What agile mindset means to me

Imagine a perfect project in an utopistic world. For you, personally,  would it be more like:

A: We can can prepare for everything beforehand. For project success we create the perfect plan and then execute the plan.

..or perhaps more like:

B: We don’t need to know anything beforehand. Our system can adapt to any changes and surprises that comes along the way. For project success we set the goal and then just start doing.

It goes without saying that these are extreme examples.  We cannot know everything beforehand, and we cannot ever build a system that can adapt to everything.  You need both type A and type B kind of thinking in real projects. But still, are your management efforts more towards type A, or type B? Which one are you pursuing more?

In my perfect world, projects are more like type B. And this is what “being agile” means to me.

From schoolbook Scrum to Kanban without estimates

This is a story about our team’s journey from schoolbook Scrum to Kanban development flow. Everything written here has actually happened. One could say that this is our #NoEstimates approach, but I tend to shy away from that term. I like to think this is more like a story of continuous improvement that has been influenced by many discussions under the #NoEstimates hashtag. For those conversations I’m very grateful.

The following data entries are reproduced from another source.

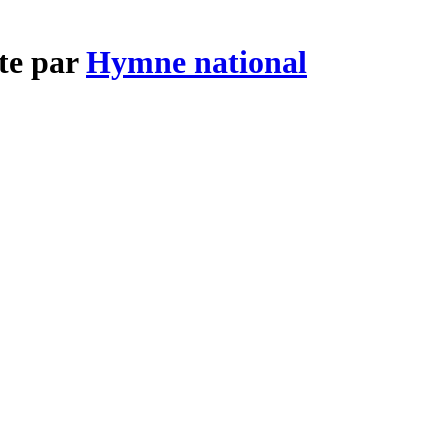
nte par
Hymne national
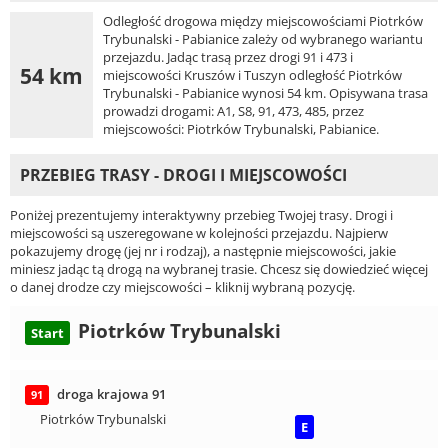
Odległość drogowa między miejscowościami Piotrków
Trybunalski - Pabianice zależy od wybranego wariantu
przejazdu. Jadąc trasą przez drogi 91 i 473 i
54 km
miejscowości Kruszów i Tuszyn odległość Piotrków
Trybunalski - Pabianice wynosi 54 km. Opisywana trasa
prowadzi drogami: A1, S8, 91, 473, 485, przez
miejscowości: Piotrków Trybunalski, Pabianice.
PRZEBIEG TRASY - DROGI I MIEJSCOWOŚCI
Poniżej prezentujemy interaktywny przebieg Twojej trasy. Drogi i
miejscowości są uszeregowane w kolejności przejazdu. Najpierw
pokazujemy drogę (jej nr i rodzaj), a następnie miejscowości, jakie
miniesz jadąc tą drogą na wybranej trasie. Chcesz się dowiedzieć więcej
o danej drodze czy miejscowości – kliknij wybraną pozycję.
Piotrków Trybunalski
Start
droga krajowa 91
91
Piotrków Trybunalski
E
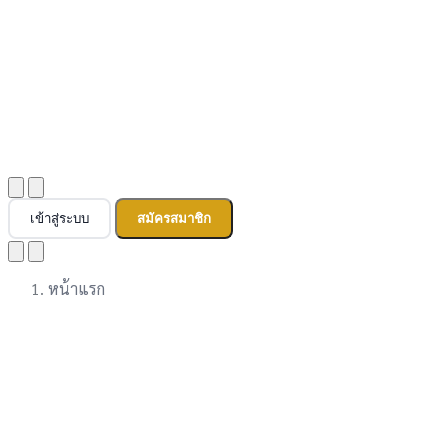
เข้าสู่ระบบ
สมัครสมาชิก
หน้าแรก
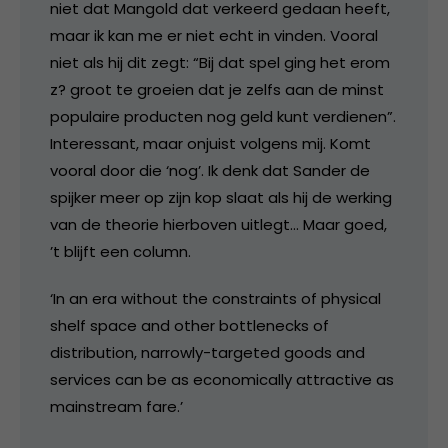
niet dat Mangold dat verkeerd gedaan heeft,
maar ik kan me er niet echt in vinden. Vooral
niet als hij dit zegt: “Bij dat spel ging het erom
z? groot te groeien dat je zelfs aan de minst
populaire producten nog geld kunt verdienen”.
Interessant, maar onjuist volgens mij. Komt
vooral door die ‘nog’. Ik denk dat Sander de
spijker meer op zijn kop slaat als hij de werking
van de theorie hierboven uitlegt… Maar goed,
’t blijft een column.
‘In an era without the constraints of physical
shelf space and other bottlenecks of
distribution, narrowly-targeted goods and
services can be as economically attractive as
mainstream fare.’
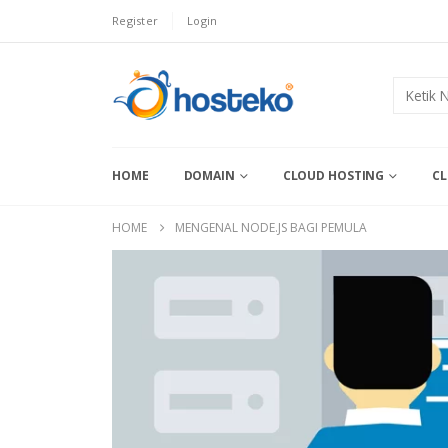
Register
Login
HOME
DOMAIN
CLOUD HOSTING
CL
HOME
MENGENAL NODE.JS BAGI PEMULA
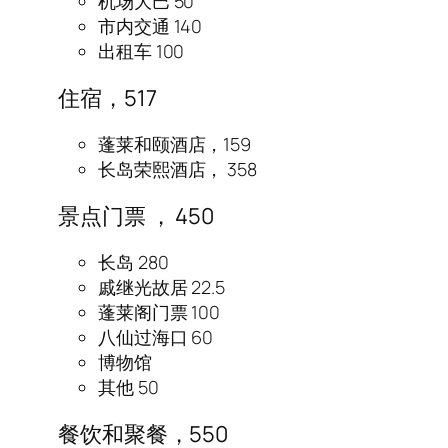
机场大巴 50
市内交通 140
出租车 100
住宿，517
蓬莱和颐酒店，159
长岛荣熙酒店， 358
景点门票 ， 450
长岛 280
戚继光故居 22.5
蓬莱阁门票 100
八仙过海口 60
博物馆
其他 50
餐饮和聚餐，550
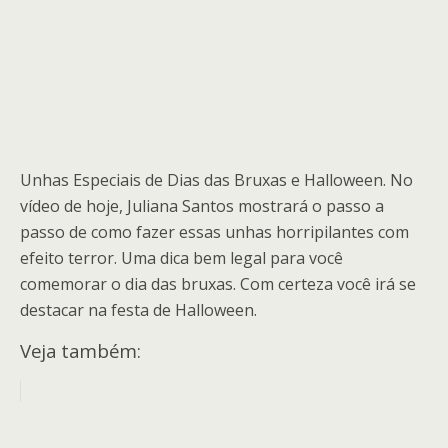
Unhas Especiais de Dias das Bruxas e Halloween. No
vídeo de hoje, Juliana Santos mostrará o passo a
passo de como fazer essas unhas horripilantes com
efeito terror. Uma dica bem legal para você
comemorar o dia das bruxas. Com certeza você irá se
destacar na festa de Halloween.
Veja também:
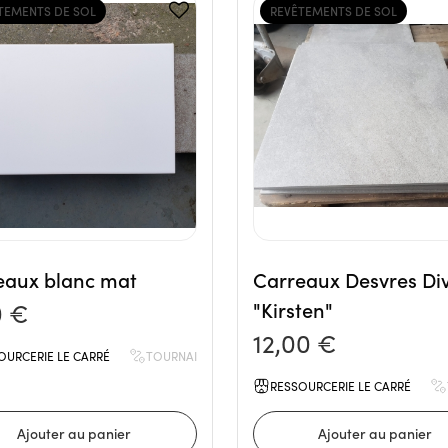
TEMENTS DE SOL
REVÊTEMENTS DE SOL
eaux blanc mat
Carreaux Desvres Di
0 €
"Kirsten"
12,00 €
OURCERIE LE CARRÉ
TOURNAI
RESSOURCERIE LE CARRÉ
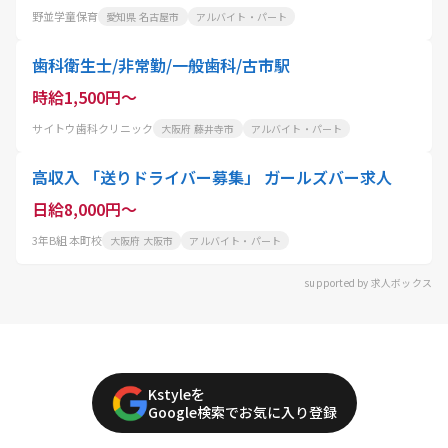
野並学童保育
愛知県 名古屋市
アルバイト・パート
歯科衛生士/非常勤/一般歯科/古市駅
時給1,500円～
サイトウ歯科クリニック
大阪府 藤井寺市
アルバイト・パート
高収入 「送りドライバー募集」 ガールズバー求人
日給8,000円～
3年B組 本町校
大阪府 大阪市
アルバイト・パート
supported by 求人ボックス
Kstyleを
Google検索でお気に入り登録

  • This is an internal multi-year product development program. We are building a product that is installed to customer premises containing both hardware and software. The life cycle of the system will be decades.
  • Team funded for nn months. Unfortunately I don’t know how the team size and the length of the funding was decided. I haven’t seen any detailed work breakdown structures or bottom-up estimates, though.
  • Distributed development. Half of the team and the PO in another country, time difference 7 hours.

Kickoff week

We started the development with a co-located kickoff week. One of the days was “process day”. Managers left the room with message “you decide how you want to work”. This is what we decided after the initial confusion:

  • Scrum was chosen as process framework
  • Decided to go with one team approach instead of having two co-located teams
  • Two Scrum Masters, one in each location
  • Common daily using video conferencing
  • Two week sprints
  • One hour weekly grooming session
  • Retrospective after each sprint
  • Planning split into two 2h meetings due to time difference. Between plannings story sub-tasking in pairs.
  • Definition of Done defined

Sprint 0

After the kickoff week we had one week preliminary “sprint 0”. That week was used to set up version control, getting bean bag chairs, video conferencing TV etc. We also had three planning sessions. In one of those we chose a baseline story for estimation. The heuristic was “this feels like medium sized story”, and it was given 8 story points.

Early sprints

After sprint 0 we started working in the way we agreed in the kickoff week. Process improvements were discussed and decided in retrospectives. Here are some of the things we changed during the first sprints:

  • We noticed we didn’t have agreed way to add more work to sprint if we run out of work. –> We decided that we would have a mini-grooming session with minimum of 2 persons to add more work.
  • Due to time difference, other location would have to wait until afternoon to find out what other location did the previous day. –> Decided to use email dailies instead
  • Grooming sessions were painful. Decided to try sub-team groomings. Noticed that things would anyway need to be discussed with the whole team, so changed back to whole-team approach.
  • Planning 2 would only be held if needed. No need to review the sub-tasks with the whole team.

Our early estimating approach

We used planning poker to estimate our stories. Usually the estimation process went like this: lengthy discussion -> “are we ready to estimate?” -> playing poker using online tool. Here’s what happened after the poker:

  • 5-5-5-5-8-8-8-8 -> pick higher
  • 3-5-5-5-3-8-8-8 -> small discussion, pick higher or settle with average
  • 1-3-2-8-13-1-2 -> Whoa! More disucssion and then new game.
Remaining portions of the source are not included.